BEGIN
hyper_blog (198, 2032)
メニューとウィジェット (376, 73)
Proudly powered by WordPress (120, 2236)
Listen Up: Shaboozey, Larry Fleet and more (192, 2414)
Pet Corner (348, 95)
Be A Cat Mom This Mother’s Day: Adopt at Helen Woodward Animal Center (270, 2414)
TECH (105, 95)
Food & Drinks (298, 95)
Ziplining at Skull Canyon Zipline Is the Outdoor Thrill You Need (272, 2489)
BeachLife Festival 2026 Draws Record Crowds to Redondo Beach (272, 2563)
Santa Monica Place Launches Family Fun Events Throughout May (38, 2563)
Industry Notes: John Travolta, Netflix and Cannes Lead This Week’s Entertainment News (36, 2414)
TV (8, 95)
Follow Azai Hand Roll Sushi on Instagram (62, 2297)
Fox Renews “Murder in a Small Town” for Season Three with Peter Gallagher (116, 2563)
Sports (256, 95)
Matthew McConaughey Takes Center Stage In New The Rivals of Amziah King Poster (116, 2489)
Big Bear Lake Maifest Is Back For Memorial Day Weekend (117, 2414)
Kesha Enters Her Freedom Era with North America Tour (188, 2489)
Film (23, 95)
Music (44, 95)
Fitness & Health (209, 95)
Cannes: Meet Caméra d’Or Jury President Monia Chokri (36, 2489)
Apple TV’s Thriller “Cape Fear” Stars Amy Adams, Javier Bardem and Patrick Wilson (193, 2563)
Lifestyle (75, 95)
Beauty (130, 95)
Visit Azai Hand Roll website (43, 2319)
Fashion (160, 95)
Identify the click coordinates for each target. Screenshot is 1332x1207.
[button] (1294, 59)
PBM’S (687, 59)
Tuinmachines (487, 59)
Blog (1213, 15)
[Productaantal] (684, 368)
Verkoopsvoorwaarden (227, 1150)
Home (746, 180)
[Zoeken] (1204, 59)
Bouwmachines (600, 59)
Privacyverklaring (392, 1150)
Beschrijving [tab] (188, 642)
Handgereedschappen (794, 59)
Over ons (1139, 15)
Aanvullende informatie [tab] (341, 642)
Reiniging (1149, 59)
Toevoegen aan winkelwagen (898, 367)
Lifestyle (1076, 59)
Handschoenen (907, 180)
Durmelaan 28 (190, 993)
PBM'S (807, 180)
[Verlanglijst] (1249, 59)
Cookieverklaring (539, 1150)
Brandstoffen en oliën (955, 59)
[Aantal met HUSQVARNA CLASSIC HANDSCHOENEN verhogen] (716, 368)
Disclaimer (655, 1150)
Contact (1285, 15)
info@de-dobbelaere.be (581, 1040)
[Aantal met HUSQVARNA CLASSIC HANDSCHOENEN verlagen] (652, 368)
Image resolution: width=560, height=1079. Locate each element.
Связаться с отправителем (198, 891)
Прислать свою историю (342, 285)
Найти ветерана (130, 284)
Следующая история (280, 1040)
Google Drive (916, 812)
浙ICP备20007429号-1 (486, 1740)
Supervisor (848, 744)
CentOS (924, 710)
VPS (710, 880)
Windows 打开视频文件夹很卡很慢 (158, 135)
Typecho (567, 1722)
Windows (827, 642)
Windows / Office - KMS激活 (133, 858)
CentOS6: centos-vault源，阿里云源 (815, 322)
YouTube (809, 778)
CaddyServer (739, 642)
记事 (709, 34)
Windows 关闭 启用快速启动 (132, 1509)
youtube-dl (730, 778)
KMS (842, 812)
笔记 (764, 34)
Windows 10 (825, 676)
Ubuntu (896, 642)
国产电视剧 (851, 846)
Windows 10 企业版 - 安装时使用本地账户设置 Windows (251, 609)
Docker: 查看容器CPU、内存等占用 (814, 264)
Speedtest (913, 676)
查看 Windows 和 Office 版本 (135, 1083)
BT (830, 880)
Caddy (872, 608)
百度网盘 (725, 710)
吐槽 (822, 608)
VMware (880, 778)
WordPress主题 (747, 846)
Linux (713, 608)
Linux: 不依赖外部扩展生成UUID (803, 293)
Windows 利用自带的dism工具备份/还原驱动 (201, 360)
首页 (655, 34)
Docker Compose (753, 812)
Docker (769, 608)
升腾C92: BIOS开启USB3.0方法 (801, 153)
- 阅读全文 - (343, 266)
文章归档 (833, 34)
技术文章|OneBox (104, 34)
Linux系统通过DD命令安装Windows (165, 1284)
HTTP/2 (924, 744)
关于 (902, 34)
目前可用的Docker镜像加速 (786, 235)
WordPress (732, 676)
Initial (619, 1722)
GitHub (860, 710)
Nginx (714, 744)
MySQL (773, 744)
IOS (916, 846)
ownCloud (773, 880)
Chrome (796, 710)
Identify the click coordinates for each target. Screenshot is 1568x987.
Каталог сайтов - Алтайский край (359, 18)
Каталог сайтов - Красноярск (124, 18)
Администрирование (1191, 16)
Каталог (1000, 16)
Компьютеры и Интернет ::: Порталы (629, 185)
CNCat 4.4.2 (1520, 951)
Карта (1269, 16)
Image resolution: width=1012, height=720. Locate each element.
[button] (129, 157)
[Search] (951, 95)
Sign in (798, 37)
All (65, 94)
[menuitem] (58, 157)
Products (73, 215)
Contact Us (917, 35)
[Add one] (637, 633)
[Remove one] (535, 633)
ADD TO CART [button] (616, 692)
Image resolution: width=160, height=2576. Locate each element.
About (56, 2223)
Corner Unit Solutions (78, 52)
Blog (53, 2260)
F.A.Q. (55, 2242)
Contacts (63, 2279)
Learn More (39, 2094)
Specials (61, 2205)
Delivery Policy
END
- _TO DO_
Would you print exactly, and only, the lines of the data above from the line with "info@de-dobbelaere.be (581, 1040)" through the line with "浙ICP备20007429号-1 (486, 1740)", inclusive?

- _OUTPUT_
info@de-dobbelaere.be (581, 1040)
[Aantal met HUSQVARNA CLASSIC HANDSCHOENEN verlagen] (652, 368)
Image resolution: width=560, height=1079. Locate each element.
Связаться с отправителем (198, 891)
Прислать свою историю (342, 285)
Найти ветерана (130, 284)
Следующая история (280, 1040)
Google Drive (916, 812)
浙ICP备20007429号-1 (486, 1740)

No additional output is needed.